**Records provided:**
Content starts

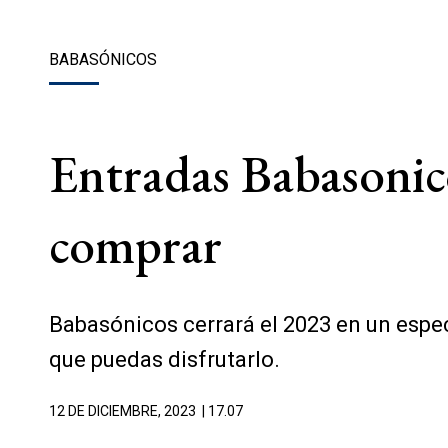
BABASÓNICOS
Entradas Babasonic
comprar
Babasónicos cerrará el 2023 en un espe
que puedas disfrutarlo.
12 DE DICIEMBRE, 2023
| 17.07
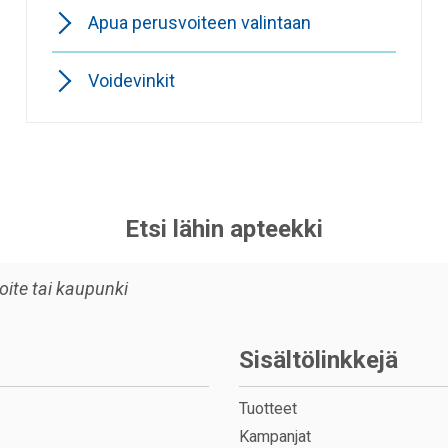
Apua perusvoiteen valintaan
Voidevinkit
Etsi lähin apteekki
Sisältölinkkejä
Tuotteet
Kampanjat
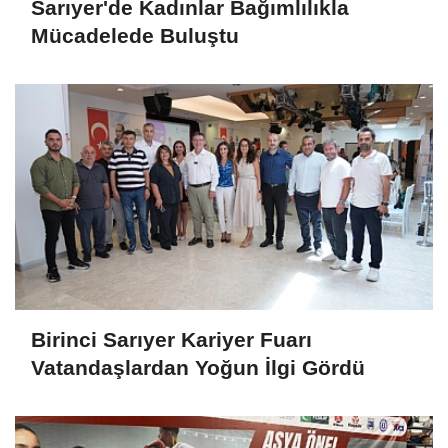
Sarıyer'de Kadınlar Bağımlılıkla
Mücadelede Buluştu
Birinci Sarıyer Kariyer Fuarı
Vatandaşlardan Yoğun İlgi Gördü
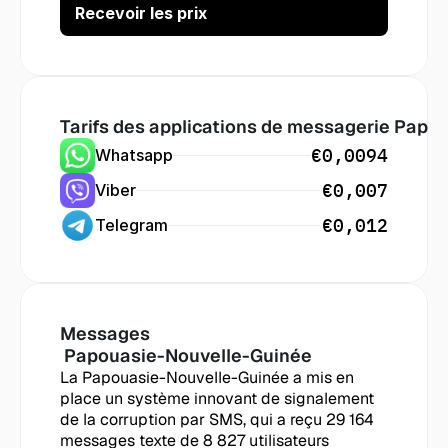
Tarifs des applications de messagerie
 Papo
€0,0094
Whatsapp
€0,007
Viber
€0,012
Telegram
Messages
 Papouasie-Nouvelle-Guinée
La Papouasie-Nouvelle-Guinée a mis en 
place un système innovant de signalement 
de la corruption par SMS, qui a reçu 29 164 
messages texte de 8 827 utilisateurs 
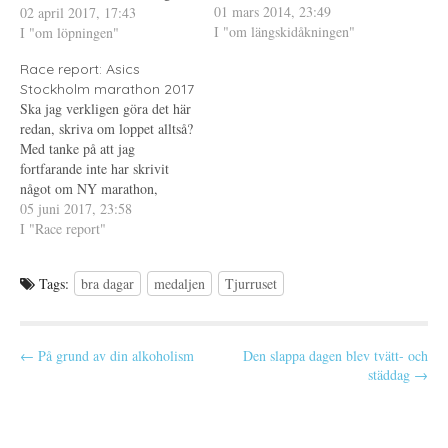
01 mars 2014, 23:49
ett långpass blir kortare än vad
02 april 2017, 17:43
e
ö
n
t
n
a
I "om längskidåkningen"
som var tänkt men igår var det
I "om löpningen"
t
s
s
n
t
i
speciellt. Igår skulle jag ha…
y
e
e
Race report: Asics
t
r
t
t
)
t
Stockholm marathon 2017
f
n
Ska jag verkligen göra det här
ö
y
n
t
redan, skriva om loppet alltså?
s
t
t
f
Med tanke på att jag
e
ö
fortfarande inte har skrivit
r
n
)
s
något om NY marathon,
t
e
Öppet spår eller för den delen
05 juni 2017, 23:58
r
Vätternrundan. Tankarna och
I "Race report"
)
känslorna om loppet är
fortfarande lite "all over the
Tags:
bra dagar
medaljen
Tjurruset
place" för att använda prins
Daniels ord. Jag…
P
← På grund av din alkoholism
Den slappa dagen blev tvätt- och
städdag →
o
s
t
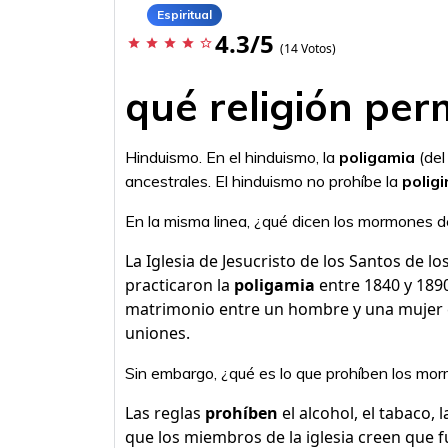
Espiritual
4.3/5
star
star
star
star
star_border
(14 Votos)
qué religión per
Hinduismo. En el hinduismo, la
poligamia
(del
ancestrales. El hinduismo no prohíbe la
poligi
En la misma linea, ¿qué dicen los mormones d
La Iglesia de Jesucristo de los Santos de 
practicaron la
poligamia
entre 1840 y 189
matrimonio entre un hombre y una mujer 
uniones.
Sin embargo, ¿qué es lo que prohíben los mo
Las reglas
prohíben
el alcohol, el tabaco, l
que los miembros de la iglesia creen que 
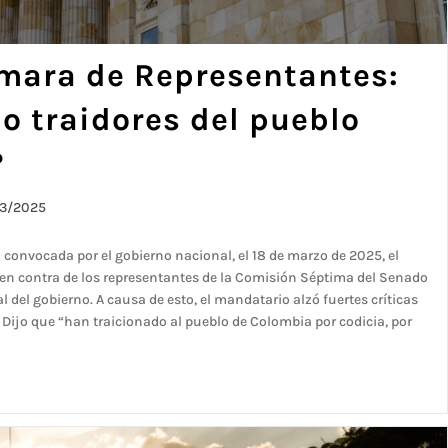
mara de Representantes:
o traidores del pueblo
?
3/2025
convocada por el gobierno nacional, el 18 de marzo de 2025, el
 en contra de los representantes de la Comisión Séptima del Senado
 del gobierno. A causa de esto, el mandatario alzó fuertes críticas
 Dijo que “han traicionado al pueblo de Colombia por codicia, por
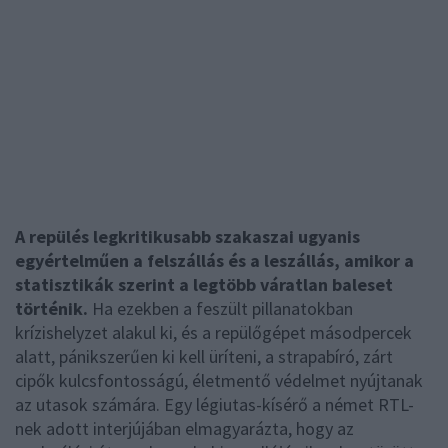
A repülés legkritikusabb szakaszai ugyanis
egyértelműen a felszállás és a leszállás, amikor a
statisztikák szerint a legtöbb váratlan baleset
történik.
Ha ezekben a feszült pillanatokban
krízishelyzet alakul ki, és a repülőgépet másodpercek
alatt, pánikszerűen ki kell üríteni, a strapabíró, zárt
cipők kulcsfontosságú, életmentő védelmet nyújtanak
az utasok számára. Egy légiutas-kísérő a német RTL-
nek adott interjújában elmagyarázta, hogy az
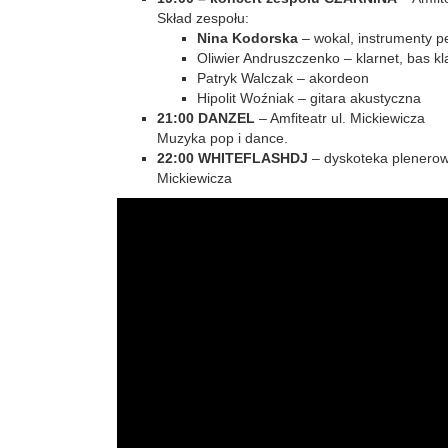
Skład zespołu:
Nina Kodorska
– wokal, instrumenty p
Oliwier Andruszczenko – klarnet, bas kl
Patryk Walczak – akordeon
Hipolit Woźniak – gitara akustyczna
21:00 DANZEL
– Amfiteatr ul. Mickiewicza
Muzyka pop i dance.
22:00 WHITEFLASHDJ
– dyskoteka plenerowa
Mickiewicza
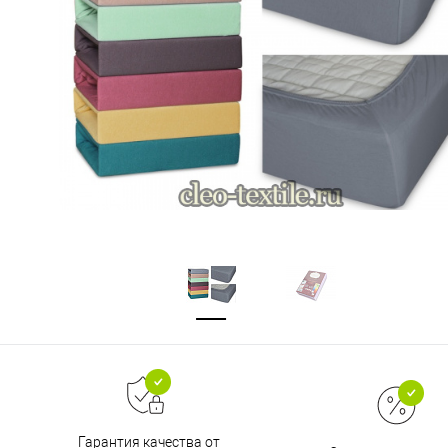
Гарантия качества от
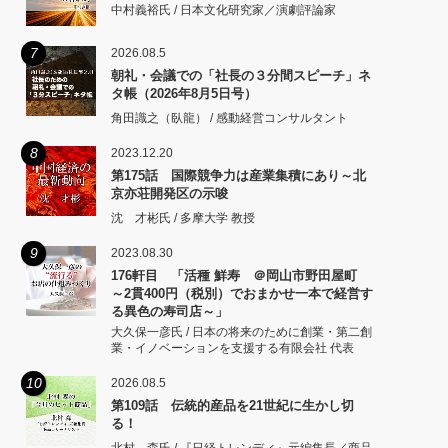
中村義裕氏 / 日本文化研究家／演劇評論家
7
2026.08.5
朝礼・会議での「社長の３分間スピーチ」ネ
タ帳（2026年8月5日号）
角田識之（臥龍） / 感動経営コンサルタント
8
2023.12.20
第175話 国際競争力は産業集積にあり～北
京亦荘開発区の示唆
沈 才彬氏 / 多摩大学 教授
9
2023.08.30
176軒目 「活種 鮮寿 ＠岡山市野田屋町
～2貫400円（税別）でおまかせ一本で経営す
る異色の寿司店～」
大久保一彦氏 / 日本の将来のために創業・第二創
業・イノベーションを支援する有限会社 代表
10
2026.08.5
第109話 伝統的産品を21世紀に生かし切
る！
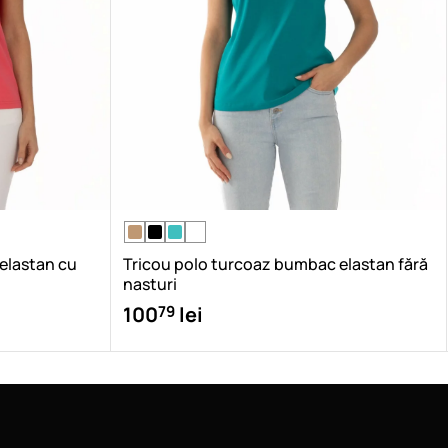
 elastan cu
Tricou polo turcoaz bumbac elastan fără
nasturi
79
100
lei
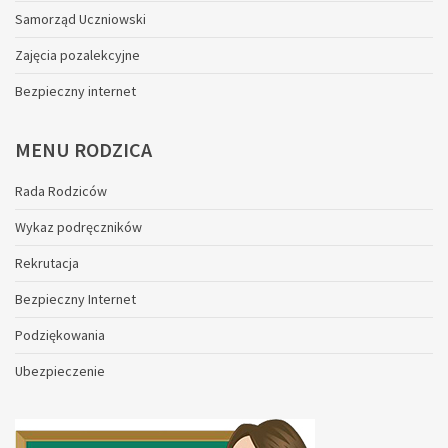
Samorząd Uczniowski
Zajęcia pozalekcyjne
Bezpieczny internet
MENU
RODZICA
Rada Rodziców
Wykaz podręczników
Rekrutacja
Bezpieczny Internet
Podziękowania
Ubezpieczenie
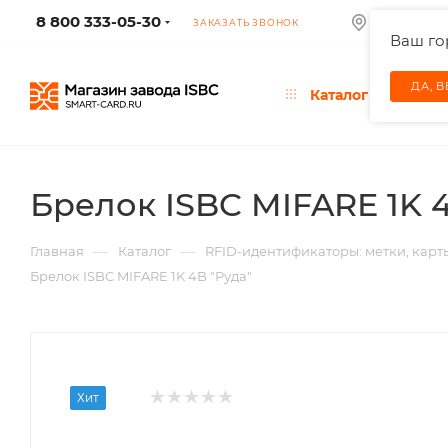
8 800 333-05-30
МОСКВА
ЗАКАЗАТЬ ЗВОНОК
Ваш г
ДА, 
Каталог
Брелок ISBC MIFARE 1K 4
—
—
Главная
Каталог
RFID-идентификаторы: метки, карт
Брелок ISBC MIFARE 1K 4B "Руда"
Хит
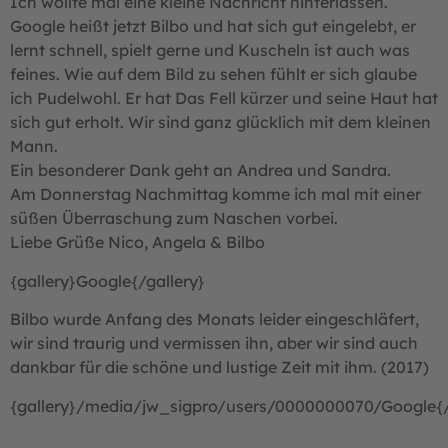
Ich wollte mal eine kleine Nachricht hinterlassen.
Google heißt jetzt Bilbo und hat sich gut eingelebt, er
lernt schnell, spielt gerne und Kuscheln ist auch was
feines. Wie auf dem Bild zu sehen fühlt er sich glaube
ich Pudelwohl. Er hat Das Fell kürzer und seine Haut hat
sich gut erholt. Wir sind ganz glücklich mit dem kleinen
Mann.
Ein besonderer Dank geht an Andrea und Sandra.
Am Donnerstag Nachmittag komme ich mal mit einer
süßen Überraschung zum Naschen vorbei.
Liebe Grüße Nico, Angela & Bilbo
{gallery}Google{/gallery}
Bilbo wurde Anfang des Monats leider eingeschläfert,
wir sind traurig und vermissen ihn, aber wir sind auch
dankbar für die schöne und lustige Zeit mit ihm. (2017)
{gallery}/media/jw_sigpro/users/0000000070/Google{/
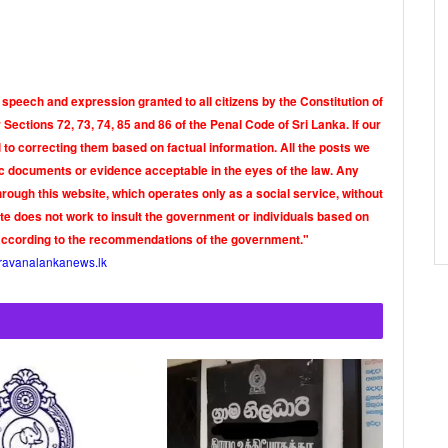
 speech and expression granted to all citizens by the Constitution of
Sections 72, 73, 74, 85 and 86 of the Penal Code of Sri Lanka. If our
o correcting them based on factual information. All the posts we
tic documents or evidence acceptable in the eyes of the law. Any
rough this website, which operates only as a social service, without
ite does not work to insult the government or individuals based on
according to the recommendations of the government."
ravanalankanews.lk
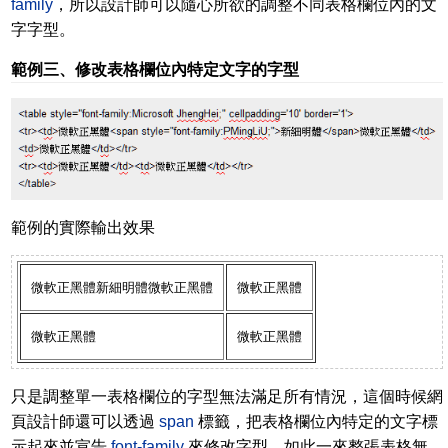
family
，所以設計師可以隨心所欲的調整不同表格欄位內的文
字字型。
範例三、修改表格欄位內特定文字的字型
範例的實際輸出效果
微軟正黑體
新細明體
微軟正黑體
微軟正黑體
微軟正黑體
微軟正黑體
只是調整單一表格欄位的字型無法滿足所有情況，這個時候網
頁設計師還可以透過
span
標籤，把表格欄位內特定的文字標
示起來並宣告
font-family
來修改字型，如此一來整張表格無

Content ends

**Goal of the exercise:** When a line in the listing has the word "Mickiewicza", return that line.

**Exercise answer:**
– Amfiteatr ul. Mickiewicza
Mickiewicza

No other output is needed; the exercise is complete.